Oil well in Alaska shut down after oil spill - still spewing gas


BP Plc (BP.L) said workers on Alaska's North Slope had brought under control a company-operated well that spewed oil and gas over the weekend.

On Saturday night, workers were able to enter the wellhouse and slowly reduce the pressure. They claim that two leaks had sprung, one at the well's top and one at the well's bottom. The U.K. company didn't say how much oil or natural gas may have spilled.

A full assessment of the affected area will be made and remediation plans developed once it's secured, BP said. The good news is that based on aerial photographs of the well, the oil spill was contained in the gravel pad of the rig that is pumping oil and gas from the well. This was found by the statement of the Environmental Conservation Department of the state. This is because the cause of such a gas release is still unknown. "There have been no reports of impacted wildlife".

BP set up a unified command with state and federal regulators to address the leaking gas and oil. A second leak that was emitting gas at a reduced rate was closed off overnight on Sunday, Bloomberg reported, citing a spokeswoman for BP.

On Friday, an oil spill occurred at a well on the frozen tundra of Alaska's North Slope near Prudhoe Bay, The Wall Street Journal.

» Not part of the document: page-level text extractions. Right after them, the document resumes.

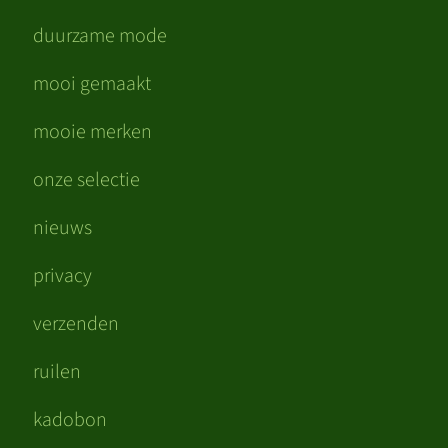
duurzame mode
mooi gemaakt
mooie merken
onze selectie
nieuws
privacy
verzenden
ruilen
kadobon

The North Slope is home to the biggest legacy conventional oil fields in the United States and has recently seen a revival after energy firms chose to try and extend these fields' productive lives and possibly even tap hitherto undiscovered deposits. The production of the North Slope rose to about 565,000 Barrels per day in the month of March, which was the highest since the year 2013's month of December.

Alaskan North Slope crude was valued at $1.90 a barrel over USA benchmark West Texas Intermediate on April 13.